Un día, sin haberlo planeado, pero teniendo la decisión tomada desde hacía muchísimo tiempo, quizá demasiado, tras una cena tranquila y sin discusión de por medio, se lo dije. Él se quedó perplejo. A esas alturas ya sabía que no podía hacer nada, que sus amenazas ya no tenían poder sobre mí, que nada de lo que dijera me haría cambiar de opinión. Después de aquello vinieron muchas semanas de llantos, de súplicas, de reproches por haberle destrozado la vida, de verle mendigar mi perdón, y también de aguantar sus habituales cabreos, desplantes y faltas de respeto. Me preguntaba a mí misma “¿Cuánto va a durar esto? ¿Cuánto tiempo más voy a pasarlo mal?”, pero lo cierto es que ya llevaba mucho tiempo pasándolo mal, y ahora simplemente empezaba la cuenta atrás para dejar de sufrir.

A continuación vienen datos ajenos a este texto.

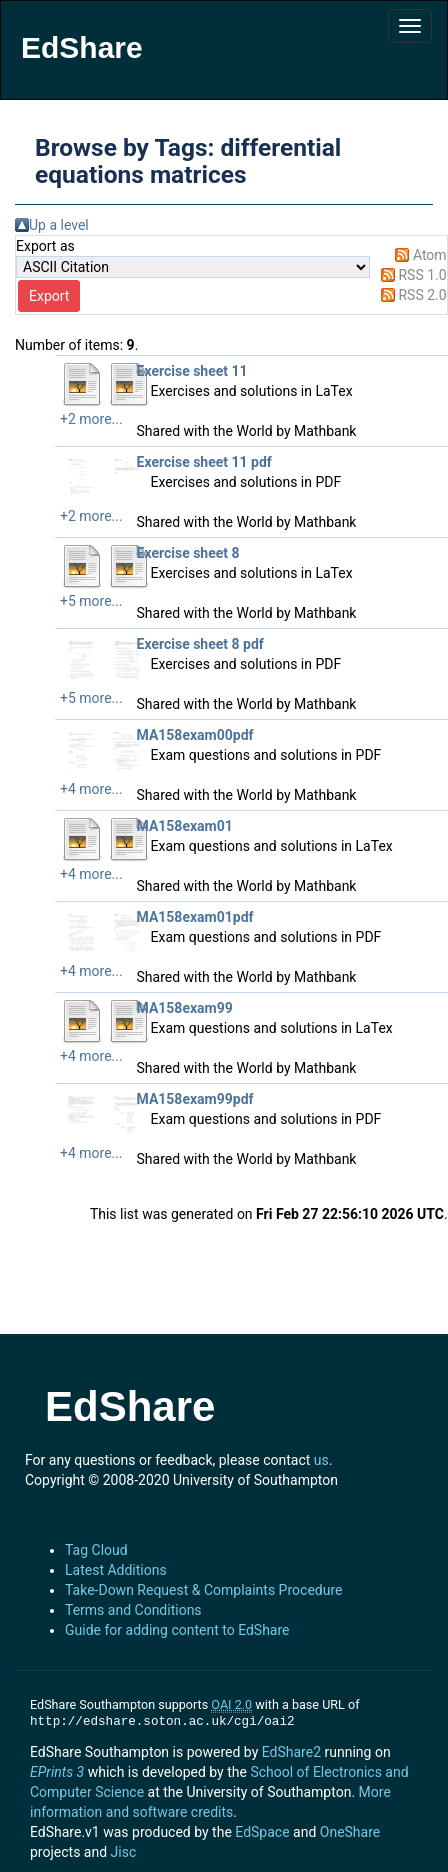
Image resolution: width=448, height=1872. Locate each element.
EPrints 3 (57, 1772)
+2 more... (91, 419)
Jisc (124, 1852)
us (321, 1460)
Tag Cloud (96, 1550)
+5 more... (91, 601)
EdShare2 (291, 1752)
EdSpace (262, 1832)
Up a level (59, 225)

Me ocupé yo misma de arreglar todos los papeles, de contactar con una abogada para los dos, de hacer frente a las costas del procedimiento. No quería que fuera diciendo por ahí que le había robado nada, así que lo dividí todo de manera igualitaria, e incluso favorable para él, diría yo, pero me daba igual, no quería nada suyo, solo quería que mi hija y yo nos libráramos de él. Las cosas materiales no son importantes, pero las secuelas emocionales sí, y cuanto antes solucionara todo, sería mejor para ambas. Evidentemente, la custodia de nuestra hija fue para mí, porque era lo justo y porque era lo que ella quería. Él seguirá siendo su padre, y tendré que lidiar con él en muchos aspectos, lo sé, pero ya desde fuera, en igualdad de condiciones, y sintiéndome yo mucho más fuerte. Porque cuando sabes que una persona ya no es importante en tu vida, te da igual lo que piense y te liberas de toda la culpa.
Ahora ha pasado el tiempo y ya puedo hablar de ello sin que se me encoja el cuerpo. Muchas veces me digo a mí misma que esperé demasiado, veo a mi hija y pienso en todo el sufrimiento que podría haberle evitado, pero no me gusta enredarme en esos pensamientos porque no me aportan nada. Lo importante es que lo hice. Y ahora me toca lidiar con las consecuencias, pero no me asusta, porque ya he aprendido a pedir ayuda, a buscar soluciones y, de nuevo, no me siento sola. Miro para atrás y no me arrepiento, no tengo remordimientos, ni me cuestiono en ningún momento la decisión que tomé, porque sé que es la correcta. Porque estoy feliz y tranquila, tengo mis problemas cotidianos, como todo el mundo, pero ya no tengo a mi lado a una persona que me hace profundamente infeliz, amargándome la vida y anulándome como persona. Y si he aprendido algo es que quiero vivir a gusto, y que no voy a admitir a mi lado a una persona que me cuestione, que no le guste como soy, que no me respete. Reconozco que tengo mis defectos, pero jamás volveré a permitir que nadie me haga sentir mal por ellos.
Así que, amiga, después de esta carta, que espero que no se te haya hecho muy larga, me voy a permitir el atrevimiento de preguntarte ¿Cómo querrías que fuera tu vida en un futuro? ¿Está él en ella? Sé honesta contigo misma, enfréntate a tus miedos, y si no eres feliz, si tu respuesta sincera es que no quieres que esté, entonces enfréntate a tus temores y camina hacia tu sueño, sin correr, sin agobiarte por cuánto durará el camino… Porque la vida es muy corta para malgastarla así, y es bastante complicada sí, pero hay lastres de los que debemos liberarnos por el camino para poder recorrerlo más ligeras. Te mereces ser feliz, y nadie debería arrebatarte ese derecho. Y pide ayuda porque, insisto, no estás sola ni nunca lo vas a estar.
Me despido de ti con el abrazo que me gustaría darte para llenarte de fuerzas, para ayudarte a salir de ese lugar en el que estás encerrada y del que mereces salir.